Task prompt ▸ Find and copy each line of the data that includes "online".

Stored items ▸
---+---

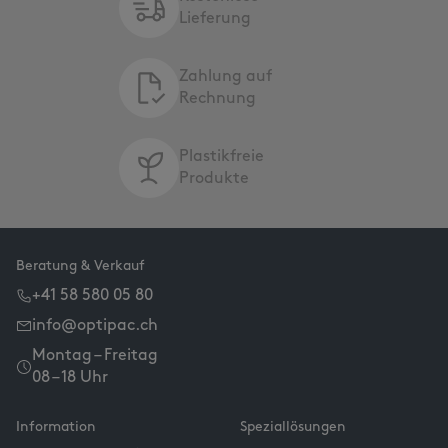
Lieferung
Zahlung auf
Rechnung
Plastikfreie
Produkte
Beratung & Verkauf
+41 58 580 05 80
info@optipac.ch
Montag – Freitag
08 – 18 Uhr
Information
Speziallösungen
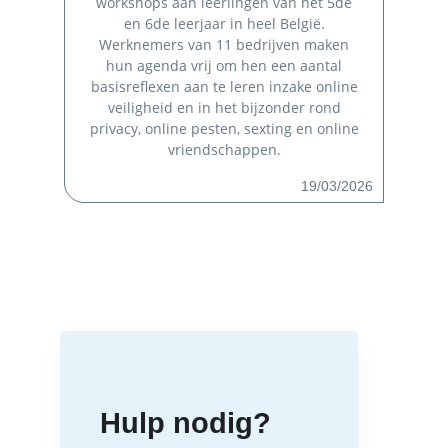
workshops aan leerlingen van het 5de
en 6de leerjaar in heel België.
Werknemers van 11 bedrijven maken
hun agenda vrij om hen een aantal
basisreflexen aan te leren inzake online
veiligheid en in het bijzonder rond
privacy, online pesten, sexting en online
vriendschappen.
19/03/2026
Hulp nodig?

---+---

Output ▸
basisreflexen aan te leren inzake online
privacy, online pesten, sexting en online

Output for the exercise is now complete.